# **Introduction**

This notebook is for implementing a Deep Q-Network (DQN) algorithm for the ``cartpole`` environment offered through Gymnasium. Gymnasium is an open source Python library for developing and comparing reinforcement learning algorithms, through the use of a standardized API.

# **Import Packages**

This section imports the necessary packages:

In [28]:
# import these packages:
import gymnasium as gym
import numpy as np
import random
from tqdm import tqdm
import matplotlib.pyplot as plt

import tensorflow as tf
from tensorflow import keras
from tensorflow.keras.layers import Input, Dense, BatchNormalization, Dropout
from tensorflow.keras.optimizers import Adam

from collections import deque

# **Environment Setup**

This section sets up the environment and defines the relevant functions needed for this implementation.
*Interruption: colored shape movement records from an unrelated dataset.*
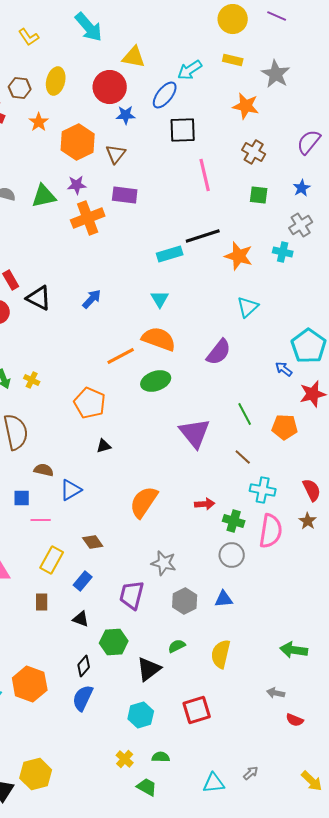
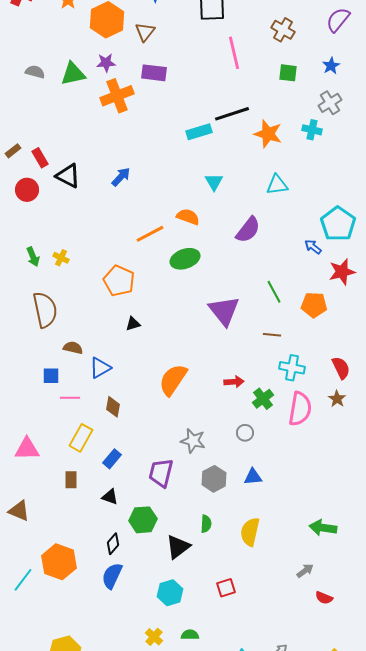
cyan triangle: (160, 299) -> (214, 182), moved
cyan triangle: (248, 307) -> (277, 185), turned 35
orange semicircle: (159, 339) -> (188, 217), size x0.7
brown line: (243, 457) -> (272, 335), turned -36
green cross: (234, 521) -> (263, 399), turned 35
brown diamond: (93, 542) -> (113, 407), moved, turned 45
gray circle: (232, 555) -> (245, 433), moved, size x0.7
green semicircle: (177, 646) -> (206, 524), turned 120
gray arrow: (276, 693) -> (305, 571), turned 132
red square: (197, 710) -> (226, 588), size x0.7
##### Function for Making Keras Models:

In [29]:
# function for making a keras model:
def make_model(layers, neurons, rate, norm, drop, input_shape, output_shape, loss_function):
    # instantiate model:
    model = keras.Sequential()

    # add hidden layers:
    for i in range(layers):
        if i == 0:
            model.add(Input(shape = (input_shape, )))
            model.add(Dense(neurons, activation = 'relu', name = f'hidden_layer_{i+1}'))
        else:
            model.add(Dense(neurons, activation = 'relu', name = f'hidden_layer_{i+1}'))

        if norm == True:
            model.add(BatchNormalization(name = f'batch_norm_layer_{i+1}'))

        if drop == True:
            model.add(Dropout(0.2, name = f'dropout_layer_{i+1}'))
    
    # add output layer:
    model.add(Dense(output_shape, activation = 'linear', name = 'output_layer'))

    # compile the model:
    model.compile(optimizer = Adam(learning_rate = rate),
                  loss = loss_function)
    
    return model 

##### DQN Class:

In [None]:

# DQN agent class:
class DQN_Agent:
    ####################### INITIALIZATION #######################
    # constructor:
    def __init__(self, 
        env: gym.Env, 
        gamma: float, 
        alpha: float,
        epsilon: float,
        epsilon_min: float,
        epsilon_decay: float,
        batch_size: int,
        buffer_size: int,
        target_update_freq: int, 
        layers = int,
        neurons = int):
        """ 
        this is the constructor for the agent. this agent uses a DQN to learn an optimal policy, through the use of approximator neural network 
        to approximate action-value Q, and a target network to generate a Q-target used in the updating of Q(s,a). this is done to prevent updates
        to the network weights from changing the target, meaning that we aren't bootstrapping towards a changing target. this helps to stabilize the learning.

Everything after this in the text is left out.